EXTRACTED DATA =>
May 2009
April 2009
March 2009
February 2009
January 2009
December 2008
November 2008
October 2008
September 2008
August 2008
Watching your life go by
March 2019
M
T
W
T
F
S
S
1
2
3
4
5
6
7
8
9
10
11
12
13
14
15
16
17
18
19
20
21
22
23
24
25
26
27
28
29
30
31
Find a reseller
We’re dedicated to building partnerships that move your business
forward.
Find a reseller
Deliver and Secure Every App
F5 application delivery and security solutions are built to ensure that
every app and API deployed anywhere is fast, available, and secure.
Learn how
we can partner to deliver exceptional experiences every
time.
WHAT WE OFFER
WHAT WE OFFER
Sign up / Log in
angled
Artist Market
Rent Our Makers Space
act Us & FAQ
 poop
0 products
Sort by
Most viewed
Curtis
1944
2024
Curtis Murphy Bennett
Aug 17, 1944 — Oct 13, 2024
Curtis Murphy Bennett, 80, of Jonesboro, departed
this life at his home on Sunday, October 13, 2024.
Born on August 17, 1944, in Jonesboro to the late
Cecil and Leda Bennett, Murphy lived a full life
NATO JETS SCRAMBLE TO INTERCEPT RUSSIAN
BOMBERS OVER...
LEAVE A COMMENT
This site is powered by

* * *

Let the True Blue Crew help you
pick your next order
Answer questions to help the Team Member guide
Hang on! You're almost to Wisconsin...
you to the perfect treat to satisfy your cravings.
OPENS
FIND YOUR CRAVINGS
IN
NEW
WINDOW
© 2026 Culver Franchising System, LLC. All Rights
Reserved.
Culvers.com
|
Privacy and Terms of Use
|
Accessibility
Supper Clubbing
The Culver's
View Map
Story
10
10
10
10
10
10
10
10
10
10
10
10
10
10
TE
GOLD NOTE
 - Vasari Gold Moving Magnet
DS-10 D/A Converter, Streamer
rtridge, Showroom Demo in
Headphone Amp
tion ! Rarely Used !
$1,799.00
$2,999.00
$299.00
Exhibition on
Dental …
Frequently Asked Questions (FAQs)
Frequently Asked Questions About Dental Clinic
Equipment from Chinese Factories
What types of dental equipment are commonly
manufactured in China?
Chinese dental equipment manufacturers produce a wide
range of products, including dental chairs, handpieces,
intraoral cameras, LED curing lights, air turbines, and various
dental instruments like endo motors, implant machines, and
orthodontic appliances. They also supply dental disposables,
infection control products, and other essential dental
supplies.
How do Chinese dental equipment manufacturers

...

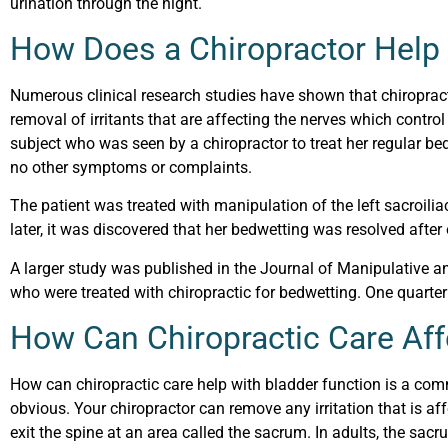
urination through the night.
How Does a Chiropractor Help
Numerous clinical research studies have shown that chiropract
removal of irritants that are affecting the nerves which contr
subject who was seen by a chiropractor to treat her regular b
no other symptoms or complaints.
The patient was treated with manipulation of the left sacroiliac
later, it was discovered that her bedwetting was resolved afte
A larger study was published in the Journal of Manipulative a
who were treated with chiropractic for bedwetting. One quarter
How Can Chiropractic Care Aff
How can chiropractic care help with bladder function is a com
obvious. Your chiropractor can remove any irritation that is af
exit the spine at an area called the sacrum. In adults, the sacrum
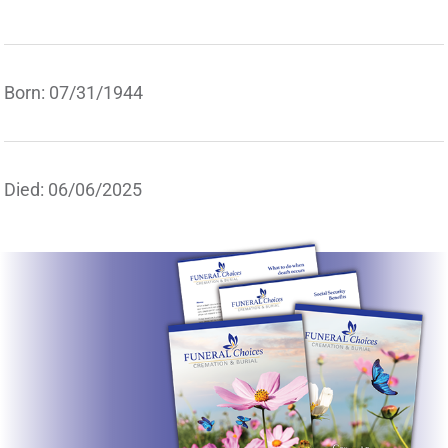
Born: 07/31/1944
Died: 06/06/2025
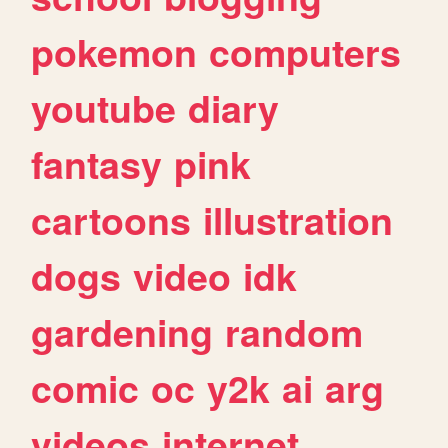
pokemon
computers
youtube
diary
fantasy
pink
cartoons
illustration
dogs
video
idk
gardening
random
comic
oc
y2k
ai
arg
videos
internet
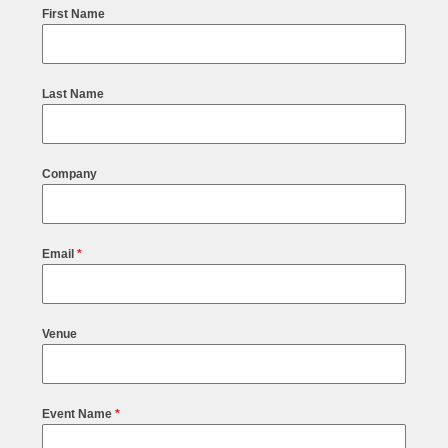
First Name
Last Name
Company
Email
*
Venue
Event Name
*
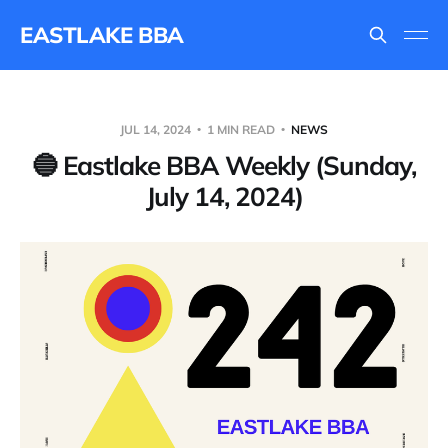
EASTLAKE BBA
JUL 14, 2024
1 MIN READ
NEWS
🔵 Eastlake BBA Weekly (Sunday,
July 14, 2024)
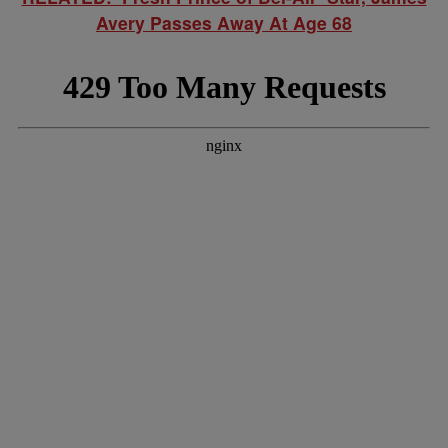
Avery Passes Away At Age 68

WHAT THE TASK ASKS => Transcribe each line of the data above, unaltered, from the one where "DS-10 D/A Converter, Streamer" appears to the one where "How do Chinese dental equipment manufacturers" appears, inclusive of both.

EXERCISE SOLUTION =>
DS-10 D/A Converter, Streamer
rtridge, Showroom Demo in
Headphone Amp
tion ! Rarely Used !
$1,799.00
$2,999.00
$299.00
Exhibition on
Dental …
Frequently Asked Questions (FAQs)
Frequently Asked Questions About Dental Clinic
Equipment from Chinese Factories
What types of dental equipment are commonly
manufactured in China?
Chinese dental equipment manufacturers produce a wide
range of products, including dental chairs, handpieces,
intraoral cameras, LED curing lights, air turbines, and various
dental instruments like endo motors, implant machines, and
orthodontic appliances. They also supply dental disposables,
infection control products, and other essential dental
supplies.
How do Chinese dental equipment manufacturers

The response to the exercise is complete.